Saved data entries
= = = = = = =

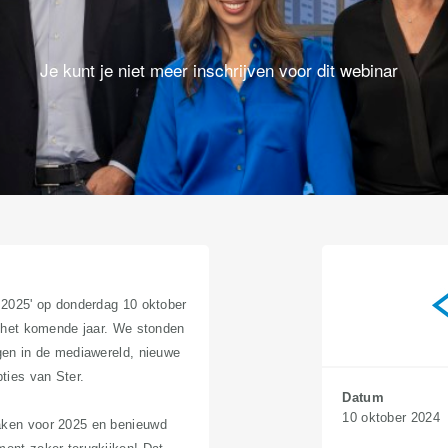
Je kunt je niet meer inschrijven voor dit webinar
p 2025' op donderdag 10 oktober
r het komende jaar. We stonden
ngen in de mediawereld, nieuwe
ties van Ster.
Datum
10 oktober 2024
aken voor 2025 en benieuwd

= = = = = = =

| Exercise description |
Write out, exactly as they appear, the lines from the one containing "ngen in de mediawereld, nieuwe" through the last line of the records above, both included, and nothing more.

| Your response |
ngen in de mediawereld, nieuwe
ties van Ster.
Datum
10 oktober 2024
aken voor 2025 en benieuwd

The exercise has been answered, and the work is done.